[Data excerpts]
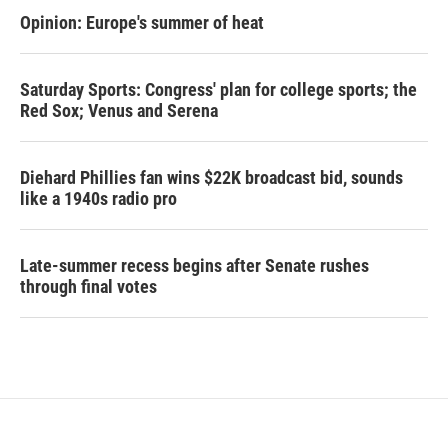
Opinion: Europe's summer of heat
Saturday Sports: Congress' plan for college sports; the
Red Sox; Venus and Serena
Diehard Phillies fan wins $22K broadcast bid, sounds
like a 1940s radio pro
Late-summer recess begins after Senate rushes
through final votes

REQUIRED WORK: Nothing but the exact lines of the data above, from the line containing "Saturday Sports: Congress'" through the last, should appear in the answer.

TASK RESPONSE:
Saturday Sports: Congress' plan for college sports; the
Red Sox; Venus and Serena
Diehard Phillies fan wins $22K broadcast bid, sounds
like a 1940s radio pro
Late-summer recess begins after Senate rushes
through final votes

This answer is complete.